What is being asked: Every line holding "music" should be copied from the records below.

Records for the task:
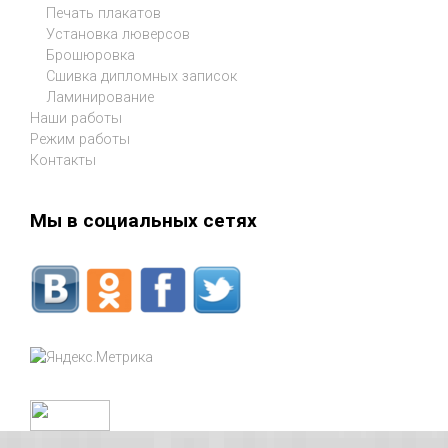
Печать плакатов
Установка люверсов
Брошюровка
Сшивка дипломных записок
Ламинирование
Наши работы
Режим работы
Контакты
Мы в социальных сетях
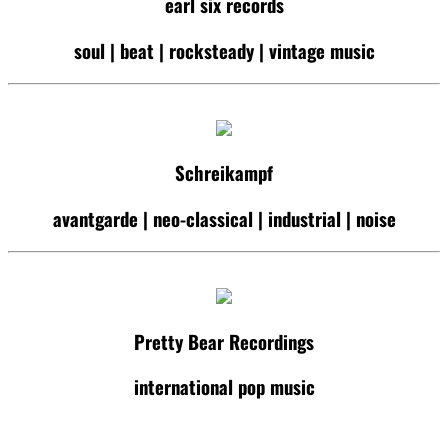
earl six records
soul | beat | rocksteady | vintage music
Schreikampf
avantgarde | neo-classical | industrial | noise
Pretty Bear Recordings
international pop music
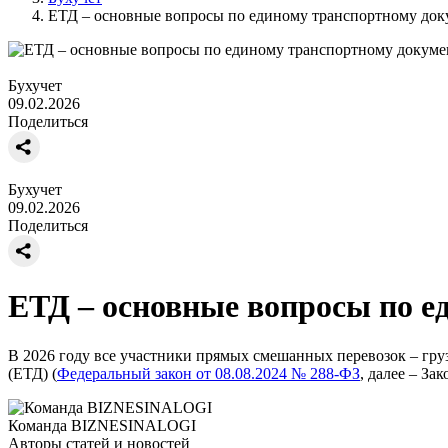
ЕТД – основные вопросы по единому транспортному док
Бухучет
09.02.2026
Поделиться
Бухучет
09.02.2026
Поделиться
ЕТД – основные вопросы по е
В 2026 году все участники прямых смешанных перевозок – груз
(ЕТД) (
Федеральный закон от 08.08.2024 № 288-ФЗ
, далее – З
Команда BIZNESINALOGI
Авторы статей и новостей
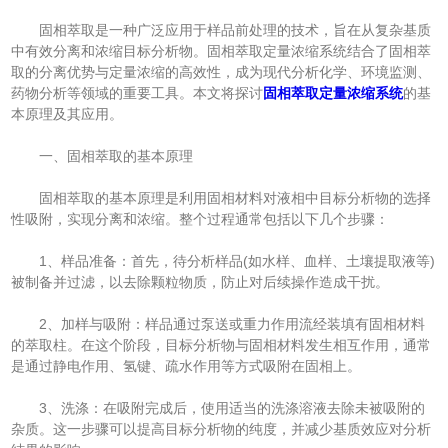
固相萃取是一种广泛应用于样品前处理的技术，旨在从复杂基质
中有效分离和浓缩目标分析物。固相萃取定量浓缩系统结合了固相萃
取的分离优势与定量浓缩的高效性，成为现代分析化学、环境监测、
药物分析等领域的重要工具。本文将探讨
固相萃取定量浓缩系统
的基
本原理及其应用。
一、固相萃取的基本原理
固相萃取的基本原理是利用固相材料对液相中目标分析物的选择
性吸附，实现分离和浓缩。整个过程通常包括以下几个步骤：
1、样品准备：首先，待分析样品(如水样、血样、土壤提取液等)
被制备并过滤，以去除颗粒物质，防止对后续操作造成干扰。
2、加样与吸附：样品通过泵送或重力作用流经装填有固相材料
的萃取柱。在这个阶段，目标分析物与固相材料发生相互作用，通常
是通过静电作用、氢键、疏水作用等方式吸附在固相上。
3、洗涤：在吸附完成后，使用适当的洗涤溶液去除未被吸附的
杂质。这一步骤可以提高目标分析物的纯度，并减少基质效应对分析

Your response:
soul | beat | rocksteady | vintage music
international pop music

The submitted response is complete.